7/29/2019 Authenticating Linux Clients With Active Directory

1/2

Authenticating Linux Clients with Active Directory

Objective:

To providing high-quality and cost-effective IT services through integration of core software

infrastructure; Active Directory.

Windows Authentication:

Windows has shipped with an integrated network authentication and single sign-on system for quite

some time.

Linux Authentication:

Linux was not built with a single authentication mechanism in mind and application developers

generally create their own authentication scheme, either by looking up names and password hashes

in /etc/passwd or providing a something such as Pluggable Authentication Modules (PAM.

However, OpenLDAP Software is an Open Source suite of directory software developed by the

Internet community to run on Linux and can be integrated with Microsoft Active Directory.

Samba and Winbind:

Samba is an open-source project which provides integration between Windows and Linux

environments. Using these Samba client components allows Linux machines to take advantage of

Windows authentication services provided by Active Directory DCs. Winbind (a daemon/service runson Samba clients) uses Kerberos to authenticate with Active Directory and LDAP to retrieve user and

group information and also provides additional services such as the ability to locate DCs and to reset

Active Directory passwords by communicating with a DC using RPC.
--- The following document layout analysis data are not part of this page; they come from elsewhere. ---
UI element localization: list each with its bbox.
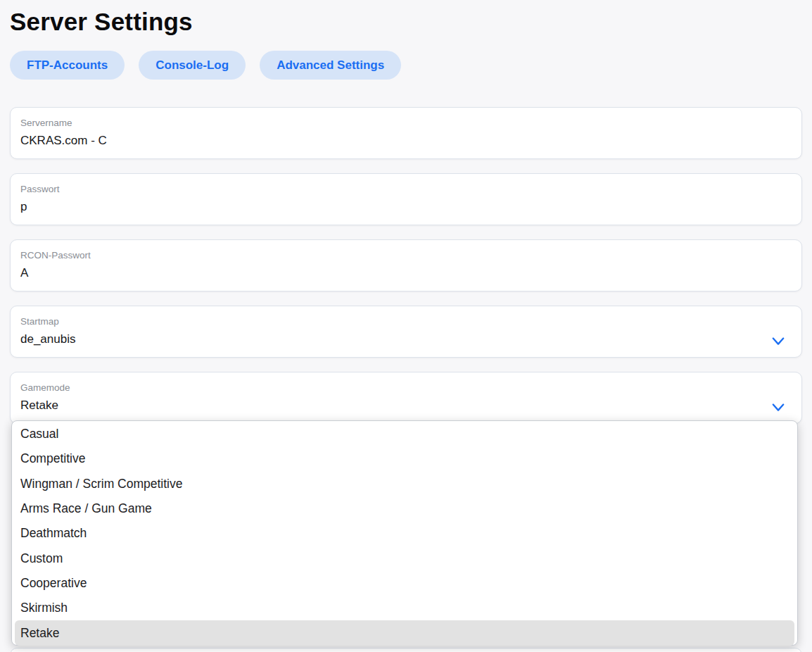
gamemode-label: Gamemode [20,382,792,393]
gamemode-value[interactable]: Retake [20,398,792,413]
tab-bar: FTP-Accounts Console-Log Advanced Settin… [10,51,802,80]
passwort-field[interactable]: Passwort p [10,173,802,225]
option-casual[interactable]: Casual [12,422,797,446]
option-wingman-scrim-competitive[interactable]: Wingman / Scrim Competitive [12,472,797,496]
page-title: Server Settings [10,8,802,36]
rcon-passwort-input[interactable]: A [20,265,792,280]
tab-advanced-settings[interactable]: Advanced Settings [260,51,401,80]
rcon-passwort-field[interactable]: RCON-Passwort A [10,239,802,291]
option-custom[interactable]: Custom [12,546,797,570]
passwort-label: Passwort [20,184,792,194]
startmap-value[interactable]: de_anubis [20,332,792,346]
option-competitive[interactable]: Competitive [12,446,797,471]
gamemode-dropdown: Casual Competitive Wingman / Scrim Compe… [11,420,798,646]
gamemode-select[interactable]: Gamemode Retake [10,372,802,424]
startmap-label: Startmap [20,316,792,327]
next-field-card-partial [10,648,802,652]
chevron-down-icon[interactable] [770,401,786,414]
startmap-select[interactable]: Startmap de_anubis [10,306,802,358]
servername-input[interactable]: CKRAS.com - C [20,133,792,148]
servername-label: Servername [20,118,792,128]
option-arms-race-gun-game[interactable]: Arms Race / Gun Game [12,496,797,521]
settings-page: Server Settings FTP-Accounts Console-Log… [10,0,802,424]
passwort-input[interactable]: p [20,199,792,214]
option-cooperative[interactable]: Cooperative [12,571,797,596]
rcon-passwort-label: RCON-Passwort [20,250,792,261]
tab-console-log[interactable]: Console-Log [139,51,246,80]
servername-field[interactable]: Servername CKRAS.com - C [10,107,802,159]
option-retake[interactable]: Retake [15,620,794,645]
option-deathmatch[interactable]: Deathmatch [12,521,797,546]
chevron-down-icon[interactable] [770,335,786,348]
tab-ftp-accounts[interactable]: FTP-Accounts [10,51,125,80]
option-skirmish[interactable]: Skirmish [12,596,797,620]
Authentication Strategies:

Given the availability of LDAP, Kerberos, and Winbind on Linux machines there are implementation

strategies we can adopt to allow our Linux machines to use Active Directory for authentication. The

best of these is using Wibind to proxy between (Pluggable Authentication Modules PAM and Name

Server Switch NSS) LDAP and Active Directory by making calls to the Winbind daemon. Winbind will

translate the different PAM and NSS requests into the corresponding Active Directory calls, using

either LDAP, Kerberos, or RPC, depending on which is most appropriate.

Implementation Plan:

Getting RHEL5 to authenticate to Active Directory basically requires five separate steps:

Locate and download the appropriate Samba and other dependent components. Build Samba. Install and configure Samba. Configure Linux, specifically PAM and NSS. Configure Active Directory.

7/29/2019 Authenticating Linux Clients With Active Directory

2/2

Once implemented, this will provide the ability to log into Linux systems using credentials that are

maintained in Active Directory. A huge improvement over managing identities locally on the Linuxmachines and allows for centralised user management within Active Directory.

Some issues would be things like getting technical support as most of the Linux community are

somewhat in the dark when it comes to Active Director and the support you can get depends

entirely on who happens to read your post and how they feel that day.

There are no migration or deployment tools with Samba so existing Linux accounts with their

associated user IDs and permissions will have to be manually maintained prior to migrating them to

Active Directory.

Finally, Group Policy isn't available with Samba but is currently being developed so though we can

join a Linux system to Active Directory with Samba, we can't manage it using Group Policy yet.

Third Party Solutions:

There are currently four commercial software vendors that have developed easy-to-install-and-use

versions. They provide the code and migration tools for nearly every popular version of Linux as well

as support for managing Linux machines using Group Policy.

The four companies are:

Centrify Likewise Software Quest Software Symark

All four vendors provide similar functionality but include Group Policy management across a wide

array of Linux distributions. Likewise Software has recently open-sourced its implementation, called

Likewise Open but its Group Policy component remains a commercial product. However, this may

provide a cheaper path for Linux integration into Active Directory.

Does it make sense to build our own authentication system using Samba and Winbind when there

are commercial options available?

If there is no money in the budget for integration software then going the open-source route with

Samba or Likewise Open has the advantage of being free barring some possible hardware costs;

however, migrating existing Linux machines and their existing UIDs is a very difficult problem though

once achieved; everything could be managed through Active Directory.

Integrating Linux authentication with Active Directory reduces the effort spent on managing multiple

user accounts, improves system security, and provides a single identity store to manage and audit,

and those are very good reasons for considering it.